So tell me one more time -- concisely,---- why this man should have been put to death.

(They gave the guy a whopping $75 - about $3 for each year of his life served!)

http://www.sphere.com/nation/article/dna-clears-donald-eugene-gates-who-served-28-years/19283452?icid=main|htmlws-main-n|dl1|link1|http%3A%2F%2Fwww.sphere.com%2Fnation%2 Farticle%2Fdna-clears-donald-eugene-gates-who-served-28-years%2F19283452

DNA Clears Man Who Served 28 Years

WASHINGTON (Dec. 16) -- A man who spent 28 years behind bars for a rape and murder he said he didn't commit walked out of a federal prison in Arizona on Tuesday with $75 and a bus ticket to Ohio after DNA testing showed he was innocent.

The conviction of Donald Eugene Gates, 58, was based largely on the testimony of an FBI forensic analyst whose work later came under fire and a hair analysis technique that has been discredited.

"I feel beautiful," Gates told The Associated Press by telephone after leaving the U.S. penitentiary in Tucson, Ariz.

Just hours before, the same judge who had presided over Gates' trial years ago in D.C. Superior Court ordered his release.

Prosecutors had agreed Gates should be released. However, at their request, Senior Judge Fred B. Ugast delayed Gates' formal exoneration until next week to give the government a chance to conduct one more round of DNA testing.

Ben Friedman, a spokesman for the U.S. attorney's office in Washington, said Gates would be the first D.C. defendant who spent significant time in prison to be exonerated based on DNA evidence.

Gates was convicted of the 1981 rape and murder of Catherine Schilling, a 21-year-old Georgetown University student, in Washington's Rock Creek Park. He was sentenced to 20 years to life in prison.
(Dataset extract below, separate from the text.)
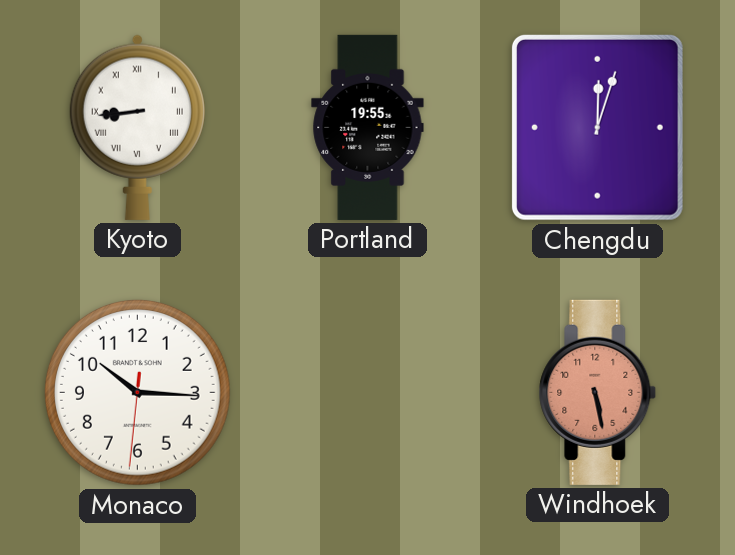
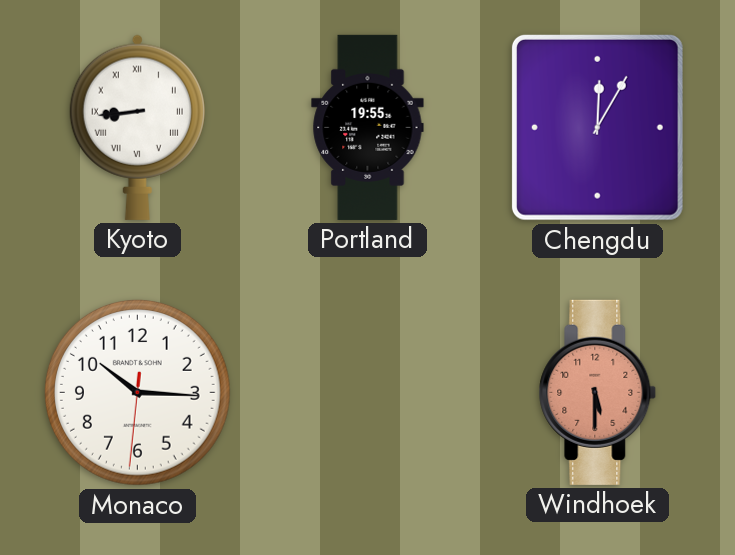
Chengdu: 12:03 -> 12:05
Windhoek: 5:28 -> 5:30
But the conviction was based largely on the testimony of FBI hair analyst Michael P. Malone, whose work came under fire in 1997. At that time, the FBI's inspector general found that Malone gave false testimony in proceedings that led to the impeachment and ouster of U.S. District Judge Alcee Hastings in 1989.

Ugast was incredulous that prosecutors had failed to inform him after Malone's work was called into question. He ordered the U.S. attorney's office to review all its cases in which Malone testified -- something he said should have been done earlier.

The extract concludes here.